OpenSourceVarsity

pdf icons

An Introduction To HTML5

The HTML5 Doctype Element

NOTE: This material pre-assumes competence in HTML4 coding.

Before entering into the world of code associated with an HTML5 webpage template, here is a very brief introduction to the syntax and semantics of HTML5. The good news is that HTML5 is designed to be backwards compatible with both HTML4 ( and XHTML1 ). The difference between HTML4 and HTML5 is purely syntactical.

Because HTML5 is designed to be backwards compatible, most HTML4 documents can also effectively be HTML5 documents. The syntactical rules of the languages are unchanged, meaning if your HTML4 documents conform to the syntactical rules of that language, they also automatically conform syntactically to HTML5.

Hence, in order for any HTML4 document to be converted to an HTML5 document, only a single change needs to be carried out. The HTML5 doctype declaration must replace the HTML4 doctype declaration in use. The HTML5 specification states that an HTML5 document requires a DOCTYPE to be specified to ensure that all Browsers render the HTML5 document in their standards mode. The DOCTYPE declaration has no other purpose.

The doctype declaration for any HTML5 document is simply <!DOCTYPE html>

Simply use this doctype declaration at the start of any HTML4 document, and any Browser will recognize it to be an HTML5 document and try to render the HTML document in standards mode.

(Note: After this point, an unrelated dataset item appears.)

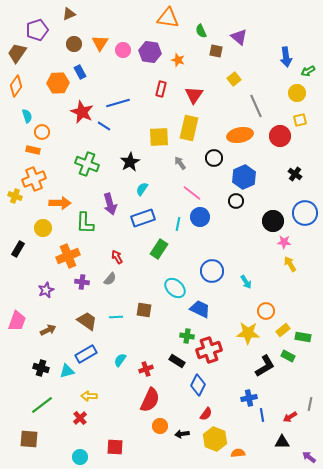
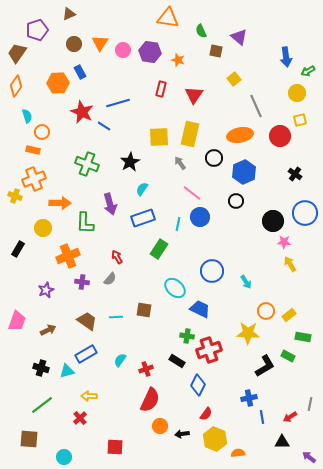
yellow rectangle at (189, 128): moved 1 px right, 6 px down
blue hexagon at (244, 177): moved 5 px up
yellow rectangle at (283, 330): moved 6 px right, 15 px up
blue line at (262, 415): moved 2 px down
cyan circle at (80, 457): moved 16 px left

Declaring Character Encodings in HTML5

When one visualizes how textual content will be displayed on a webpage in a Browser, it’s very likely that one thinks of characters and symbols that are displayed on the computer’s VDU when it renders HTML code to display a web page.

Regretfully, computers do not deal with the characters and symbols that human beings understand. Computers have each of the characters and symbols human beings understand stored within specific character and symbol encoding.

There is actually a lot of such character and symbol encoding that is stored in and accessed by a computer when required. Different encoding sets are used for different languages, such as Russian, Chinese, English and so on. Broadly speaking, character encoding provides the computer a way to map what you see on its screen, i.e. what is rendered as web page content, and the coding patterns that the computer stores within its memory and on its hard disk that it uses to render the web page.

In reality, it’s a lot more complicated than that. The very same character or symbol might appear in more than one encoding, but each encoding may use a completely different sequence of bytes to actually store the character or symbol in its memory or on its hard disk.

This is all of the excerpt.